Nadere toegang op de geëxtendeerde sententies van de Grote Raad van Mechelen, 1693-1772
- 81 Albertus Ghijs, als echtgenoot van Catharina Vander Haegen, erfgename van Sara Maes, appellant. Cornelis Van Hoorebeke, als echtgenoot van Johanna Vander Haegen en Jan Rijswijck, licentiaat in de geneeskunde, als echtgenoot van Marie Anne Van Cotthem, erfgenamen van Sara Maes, geïntimeerden. Inv. nr. 971, f.15-38. 26 januari 1702. (Zie bijlage voor volledige beschrijving).
- 82 Jonkheer Nicolaas François de Meulenaere, als echtgenoot en voogd van Marie de Carena, eiser. Don Pedro de Thosse, zowel voor zichzelf als voor zijn broer Ambrosius de Thosse, jonkheer Ignace de Carena en zijn vrouw Susanne de Thosse en jonkheer Guilliam Bricquet als voogd van Isabelle de Thosse, verweerders. Inv. nr. 971, f.39-49. 8 mei 1702. Eerste aanleg. Sententie van decreet. Gedwongen gerechtelijke verkoop van het "Hof ten Eecken" en omliggende landen in Opwijk, in uitvoering van twee willige condemnaties van 1699. De Grote Raad bekrachtigt de gerechtelijke verkoop en veroordeelt Guilliam Bricquet tot de proceskosten, met uitzondering van diegene gemaakt door Boudewijn Bricquet die hij zelf moet betalen.
- 83 Jonkheer Antoine Alegambe, heer van Bazinghen, jonkheer Charles Alegambe, zowel voor zichzelf als voor zijn broer jonkheer Fredericq Philippe Alegambe en jonkheer Jaques Anselme de Draeck, zowel voor zichzelf als voor zijn schoonzus Françoise Alegambe, eisers (en appellanten tegen het vonnis van de Raad van Vlaanderen in het proces waarin het debat ontstaat).
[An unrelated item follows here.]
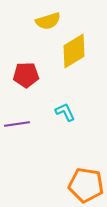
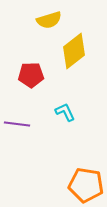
yellow semicircle: moved 1 px right, 1 px up
yellow diamond: rotated 6 degrees counterclockwise
red pentagon: moved 5 px right
purple line: rotated 15 degrees clockwise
Barones Anne Hermanne Vanderlinden, weduwe van François Joseph d'Oignies, als moeder en voogdes van hun kinderen baron François Florent Joseph en Alexandrine d'Oignies, verweerders (en geïntimeerden in het proces waarin het debat ontstaat). Inv. nr. 971, f.50-55. 3 juni 1702. Eerste aanleg - debat. Kan de weduwe van François Joseph d'Oignies verplicht worden om, in eigen naam en als voogd van haar kinderen, het proces in beroep tegen een vonnis van de Raad van Vlaanderen dat haar overleden echtgenoot begonnen was, verder te zetten? De geëxtendeerde sententie betreft een debat binnen een proces in beroep dat hangende is voor de Grote Raad, maar tijdelijk is opgeschort door het overlijden van de oorspronkelijke geïntimeerde. De Grote Raad beveelt Anne Hermanne Vanderlinden om het proces verder te zetten, zowel in eigen naam als in haar hoedanigheid als voogd en moeder van haar kinderen. De naaste verwanten van de minderjarige kinderen van François Joseph d'Oignies worden verplicht om een voogd aan te stellen van vaderszijde die in hun naam het proces zal verder voeren. De Grote Raad veroordeelt de verweerders tot de proceskosten.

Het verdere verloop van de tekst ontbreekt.